- [INPUT MATERIAL]

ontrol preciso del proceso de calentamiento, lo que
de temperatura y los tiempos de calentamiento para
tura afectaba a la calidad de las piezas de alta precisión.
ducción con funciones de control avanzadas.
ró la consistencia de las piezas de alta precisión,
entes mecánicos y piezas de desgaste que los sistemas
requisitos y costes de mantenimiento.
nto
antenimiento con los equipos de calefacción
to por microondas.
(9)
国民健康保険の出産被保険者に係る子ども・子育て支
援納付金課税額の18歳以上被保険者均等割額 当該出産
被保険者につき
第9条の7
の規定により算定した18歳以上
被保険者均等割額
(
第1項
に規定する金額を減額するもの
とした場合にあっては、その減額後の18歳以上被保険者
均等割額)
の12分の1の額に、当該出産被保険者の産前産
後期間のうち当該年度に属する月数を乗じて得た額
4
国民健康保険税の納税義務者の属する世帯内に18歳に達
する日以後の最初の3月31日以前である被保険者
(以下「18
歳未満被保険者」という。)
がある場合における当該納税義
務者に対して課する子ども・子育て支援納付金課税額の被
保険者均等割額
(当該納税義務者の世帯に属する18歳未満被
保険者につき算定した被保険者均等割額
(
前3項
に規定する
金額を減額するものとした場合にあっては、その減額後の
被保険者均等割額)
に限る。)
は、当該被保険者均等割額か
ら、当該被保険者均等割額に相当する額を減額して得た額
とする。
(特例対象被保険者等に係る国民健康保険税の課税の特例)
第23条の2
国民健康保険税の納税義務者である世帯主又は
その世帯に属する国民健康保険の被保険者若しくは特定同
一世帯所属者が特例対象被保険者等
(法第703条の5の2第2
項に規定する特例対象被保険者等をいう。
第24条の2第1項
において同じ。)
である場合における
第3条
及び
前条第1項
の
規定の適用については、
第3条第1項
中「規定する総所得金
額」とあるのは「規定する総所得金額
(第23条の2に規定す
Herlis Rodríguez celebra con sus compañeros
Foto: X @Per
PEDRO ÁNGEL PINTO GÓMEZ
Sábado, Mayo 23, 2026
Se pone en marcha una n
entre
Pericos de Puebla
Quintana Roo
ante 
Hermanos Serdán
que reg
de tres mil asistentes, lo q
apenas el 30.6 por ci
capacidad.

- [WHAT THE TASK ASKS] Go through the material above and report each line containing "piezas".

- [RESULT OF THIS EXERCISE]
tura afectaba a la calidad de las piezas de alta precisión.
ró la consistencia de las piezas de alta precisión,
entes mecánicos y piezas de desgaste que los sistemas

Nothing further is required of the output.